Exercise aim:
Copy each line of the data below in which the word "atividade" can be found.

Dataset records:
━━━━━━━━
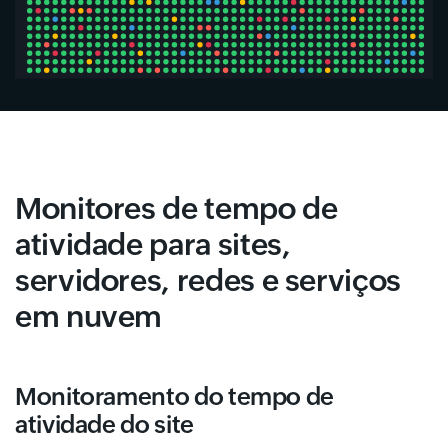
Monitores de tempo de
atividade para sites,
servidores, redes e serviços
em nuvem
Monitoramento do tempo de
atividade do site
━━━━━━━━
Solution to the exercise:
atividade para sites,
atividade do site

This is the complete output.